Academic resources. Two factors believed to be essential to effective classroom learning are 'time on task' and quality scaffolded instruction. The three Aboriginal students consistently received less of these than the rest of the class over the year. There were a number of ways that these children received less time on task. These included them consistently being the last to be served by the teacher; once served, they had less time for instruction or for independent desk work, because time ran out; they spent much time in 'time out' as punishment; and were not allowed to take a reader home for home reading because of not returning a previous book.
The quality of instruction offered these students was of poorer quality for the following reasons: inappropriate ability group placement through inaccurate assessment of attainment and through 'demotion' to a lower group as punishment; ongoing inaccurate gauging of attainment because of miscommunication resulting from not understanding the dialect of Aboriginal English, or from insufficient response time allowed during questioning.
'Naomi was a the five year old Aboriginal student who was closely monitored across a school year.
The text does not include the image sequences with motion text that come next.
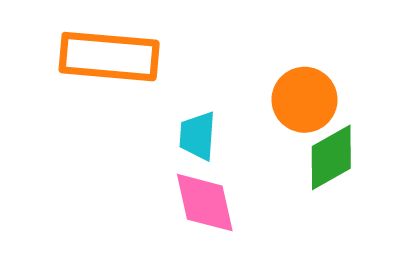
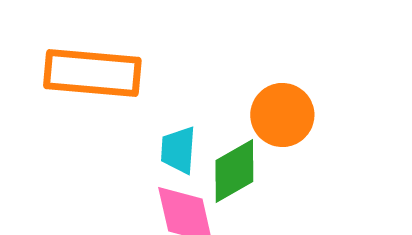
green diamond: (331, 157) -> (234, 171), moved

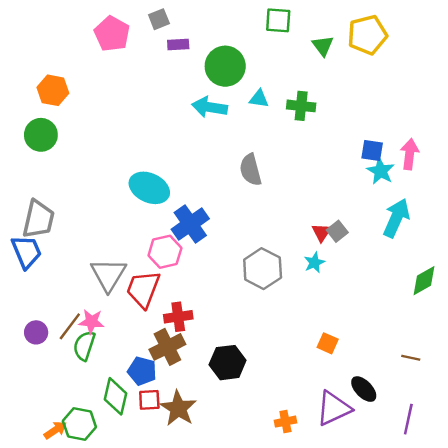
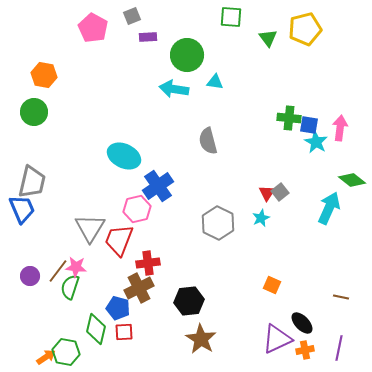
green cross: (301, 106) -> (289, 118), moved
cyan arrow: (396, 218) -> (329, 208), moved
green diamond: (424, 281) -> (352, 180), moved, turned 68
brown star: (178, 408) -> (201, 339), moved
orange cross: (285, 422) -> (305, 350), moved

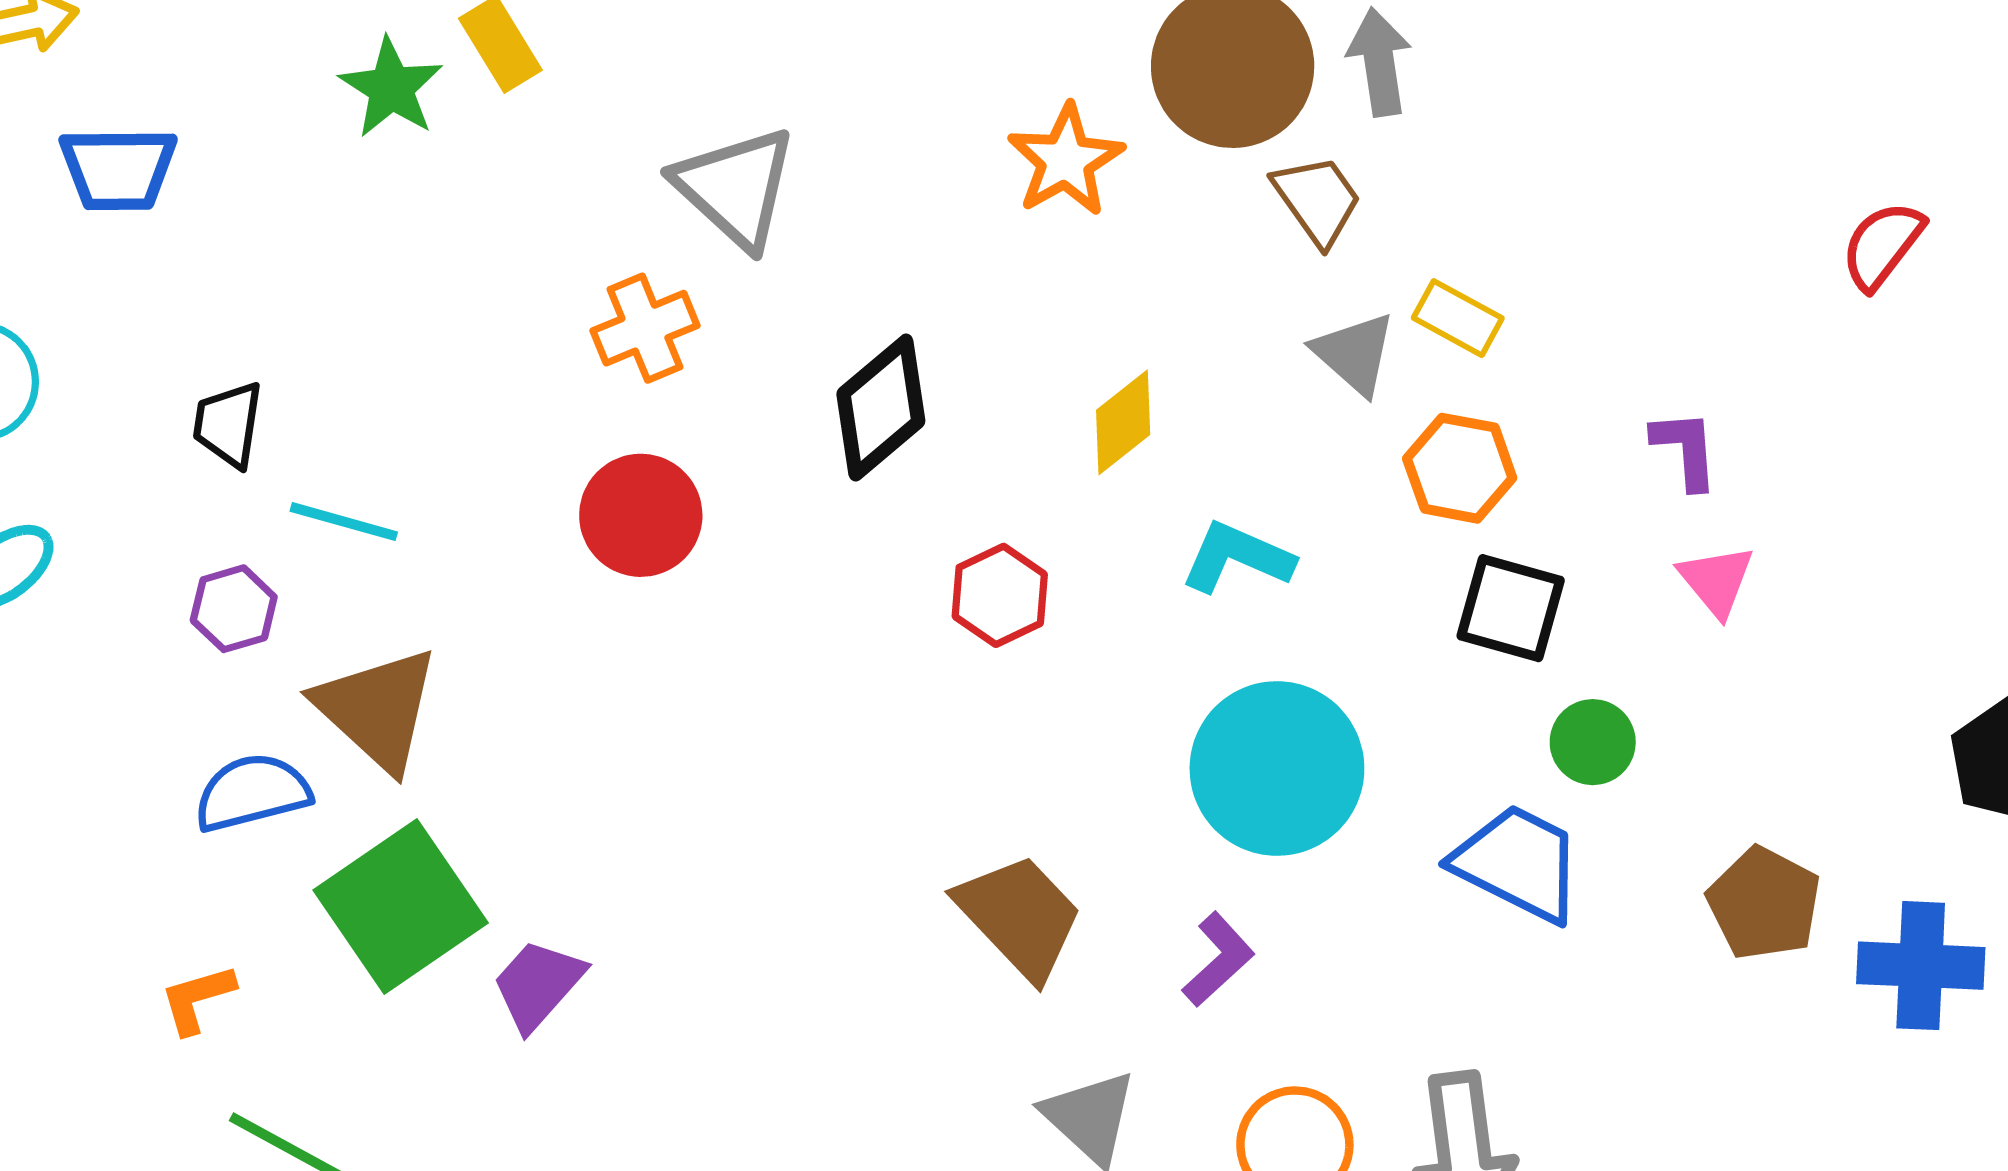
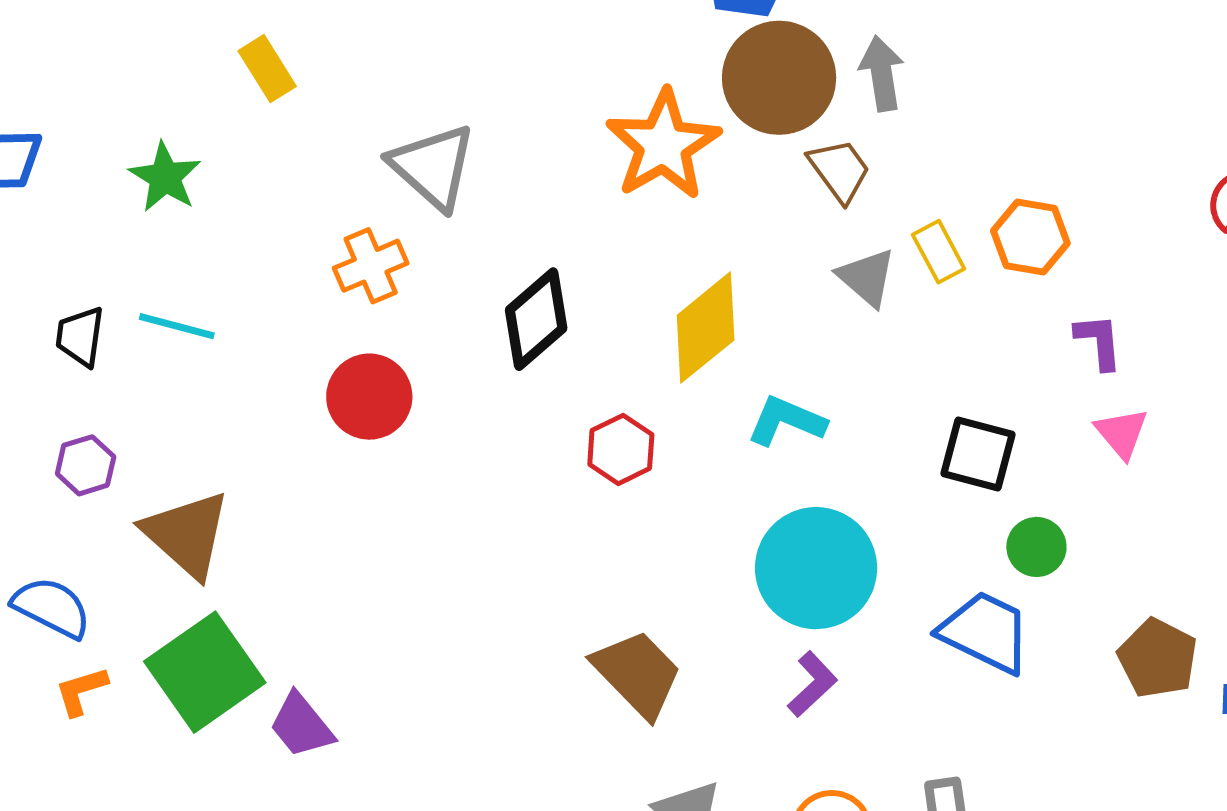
green star: (391, 88) -> (165, 177), moved
orange star: (1066, 160) -> (663, 145), size x1.4
yellow rectangle: (1458, 318) -> (939, 252), turned 34
yellow diamond: (1123, 422) -> (706, 328), size x1.5
orange hexagon: (1460, 468) -> (1030, 237), moved
cyan line: (344, 522) -> (177, 326), moved
blue semicircle: (252, 793) -> (52, 607), moved, turned 42
purple L-shape: (1218, 959) -> (812, 684), moved
purple trapezoid: (538, 985) -> (301, 725), turned -80
orange L-shape: (197, 999) -> (81, 691), moved

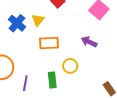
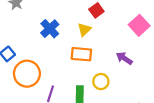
yellow triangle: (38, 20) -> (84, 30), moved

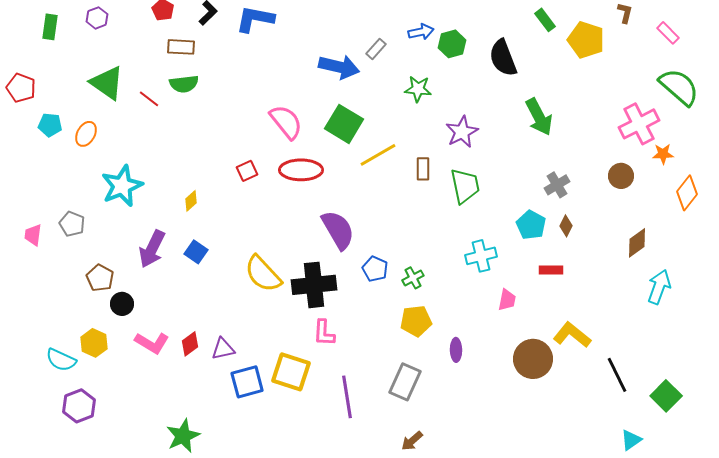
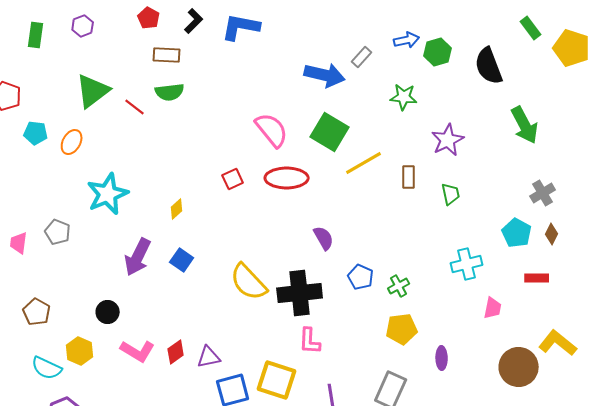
green triangle: (107, 83) -> (93, 91), turned 48
green trapezoid: (465, 186) -> (451, 194), size x0.6
purple semicircle: (338, 230) -> (324, 238), size x0.6
brown pentagon: (100, 278) -> (37, 312), moved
Based on events documented on videotape, through observation and through teacher and student interviews, it was apparent that Naomi experienced significant stress throughout the year. Many incidents pointed to her social exclusion including the behaviour of other students towards her, particularly after she had received a reprimand, when they would make faces at her, move away from her, declare that they would not play with her, or refuse her requests to play with them. At times, she would offer them food or money in an effort to win their friendship. On many occasions, the teacher's behaviour towards her also excluded her. For example, on one occasion, after not having correct answers ratified, Naomi asked the teacher if she liked her work. The teacher interpreted these requests as Naomi bragging and ignored them. After being ignored for a sustained period, Naomi retaliated with an angry outburst by telling the three children with whom she had the most positive relations, that she hated them and their work. Through the year, the teacher ignored or failed to understand Naomi's efforts to share jokes with her or chat with her. It was apparent that Naomi lacked credibility with the teacher, who often double checked on assertions Naomi made about what she had done outside of school; the teacher's low expectations of Naomi resulted in her sending another child on errands with her; and also resulted in her double checking that Naomi's competent work was indeed hers. Two years after these events, I questioned Naomi about whether she remembered sitting in 'time out' with her face to the wall. She commented that the experience had been a 'horrible' one for her. [Malin 1994; 1997]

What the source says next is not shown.